Families Engaged In Tug of War: How to Drop the RopeTug of war is an ancient game that is believed to have begun in the 8th century BC as a training exercise for warriors. Today it is a fun game usually played at social events that pits two teams against one another to reveal which team is the strongest and has the most endurance.

However, when a tug of war pits two family members against each other, it’s anything but fun. Indeed, it often turns into a deadly game — killing any safety and security that family members feel in their own home.

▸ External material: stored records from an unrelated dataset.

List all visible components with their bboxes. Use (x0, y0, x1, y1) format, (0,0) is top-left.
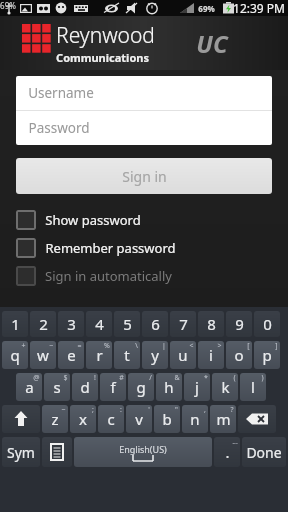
staticText: 69% (198, 3, 215, 14)
button[interactable]: 1 (2, 311, 28, 337)
button[interactable]: r (86, 341, 112, 369)
button[interactable]: Sign in (16, 158, 272, 194)
staticText: $ (63, 373, 68, 383)
staticText: p (262, 345, 272, 365)
button[interactable]: b (154, 405, 180, 433)
button[interactable]: 8 (198, 311, 224, 337)
button[interactable]: n (182, 405, 208, 433)
button[interactable]: Show password (16, 210, 272, 230)
button[interactable]: Sym (2, 437, 40, 467)
button[interactable]: u (170, 341, 196, 369)
staticText: + (21, 341, 26, 351)
button[interactable]: s (44, 373, 70, 401)
staticText: 8 (207, 314, 216, 334)
button[interactable]: v (126, 405, 152, 433)
button[interactable]: 2 (30, 311, 56, 337)
button[interactable]: 4 (86, 311, 112, 337)
staticText: Sign in (122, 167, 167, 186)
button[interactable]: e (58, 341, 84, 369)
button[interactable]: q (2, 341, 28, 369)
staticText: e (67, 345, 76, 365)
button[interactable]: a (16, 373, 42, 401)
staticText: [ (247, 341, 250, 351)
staticText: 0 (263, 314, 272, 334)
button[interactable]: m (210, 405, 236, 433)
staticText: i (209, 345, 213, 365)
button[interactable]: k (212, 373, 238, 401)
staticText: # (119, 373, 124, 383)
button[interactable]: 7 (170, 311, 196, 337)
button[interactable]: Username (16, 76, 272, 110)
staticText: f (110, 377, 116, 397)
button[interactable]: j (184, 373, 210, 401)
button[interactable]: h (156, 373, 182, 401)
staticText: 2 (39, 314, 48, 334)
staticText: r (96, 345, 103, 365)
button[interactable]: z (42, 405, 68, 433)
button[interactable]: f (100, 373, 126, 401)
staticText: 12:39 PM (233, 0, 285, 16)
staticText: h (164, 377, 174, 397)
staticText: English(US) (119, 443, 167, 455)
button[interactable]: 6 (142, 311, 168, 337)
button[interactable]: Password (16, 111, 272, 145)
staticText: x (79, 409, 87, 429)
staticText: & (174, 373, 180, 383)
button[interactable]: 5 (114, 311, 140, 337)
button[interactable]: Done (242, 437, 286, 467)
staticText: Username (28, 84, 94, 102)
button[interactable]: Remember password (16, 238, 272, 258)
staticText: ( (233, 373, 236, 383)
staticText: 9 (235, 314, 244, 334)
button[interactable]: 0 (254, 311, 280, 337)
staticText: \ (135, 341, 138, 351)
button[interactable]: . (214, 437, 240, 467)
staticText: Show password (45, 211, 141, 229)
staticText: ] (275, 341, 278, 351)
button[interactable]: x (70, 405, 96, 433)
button[interactable]: Clipboard (42, 437, 72, 467)
staticText: u (178, 345, 188, 365)
staticText: 3 (67, 314, 76, 334)
staticText: Sign in automatically (45, 267, 172, 285)
staticText: / (149, 373, 152, 383)
staticText: m (216, 409, 231, 429)
staticText: ' (148, 405, 150, 415)
button[interactable]: d (72, 373, 98, 401)
button[interactable]: y (142, 341, 168, 369)
staticText: ? (230, 405, 234, 415)
button[interactable]: w (30, 341, 56, 369)
button[interactable]: i (198, 341, 224, 369)
staticText: 1 (11, 314, 20, 334)
button[interactable]: c (98, 405, 124, 433)
button[interactable]: l (240, 373, 266, 401)
staticText: Communications (56, 50, 149, 65)
staticText: Reynwood (56, 21, 155, 50)
button[interactable]: p (254, 341, 280, 369)
staticText: . (225, 442, 230, 462)
staticText: y (151, 345, 159, 365)
staticText: * (204, 373, 208, 383)
staticText: ... (232, 437, 238, 447)
staticText: w (37, 345, 49, 365)
button[interactable]: Backspace (238, 405, 276, 433)
button[interactable]: 3 (58, 311, 84, 337)
button[interactable]: Sign in automatically (16, 266, 272, 286)
button[interactable]: Space (74, 437, 212, 467)
staticText: Password (28, 119, 90, 137)
staticText: Sym (7, 443, 35, 462)
staticText: = (77, 341, 82, 351)
staticText: n (190, 409, 200, 429)
button[interactable]: g (128, 373, 154, 401)
staticText: k (221, 377, 230, 397)
staticText: a (25, 377, 34, 397)
button[interactable]: o (226, 341, 252, 369)
button[interactable]: Shift (2, 405, 40, 433)
staticText: l (251, 377, 255, 397)
button[interactable]: t (114, 341, 140, 369)
staticText: j (195, 377, 199, 397)
staticText: 5 (123, 314, 132, 334)
staticText: ; (92, 405, 94, 415)
staticText: % (104, 341, 110, 351)
button[interactable]: 9 (226, 311, 252, 337)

Here are two examples of family tug of war games.

Example 1:

“Reality shows are so stupid. I can’t believe you watch that crap.”
“You just don’t get it. They’re very entertaining.”
“They’re a complete waste of time. You have to be an idiot to watch those shows.”
“So you’re calling me an idiot.”
“Yeah, if you like those shows, you’re an idiot.”
“Listen to yourself, you moron!”

Example 2:

“It’s hot in here. Did you turn down the AC?” 
“Are you nuts? I’m freezing. Don’t touch that AC.”
“You can’t be freezing. It’s 80 degrees in here. I’m sweating.”
“You’re sweating because you’re fat. Lose some weight. Then you won’t have to turn this house into an icebox.”
“Shut your mouth. Who do you think pays the bills in this house?”
“Oh, there you go again. You’re always in the right because you pay the bills.”
“You better believe it.”

This kind of verbal tug of war can be triggered with only the slightest provocation. A family member says something that feels like an affront. You yank the rope. He yanks back. You respond in kind. She responds in kind, perhaps escalating the put-down. Now the two of you are off and running, turning any attempt at communication into one cheap shot after the other.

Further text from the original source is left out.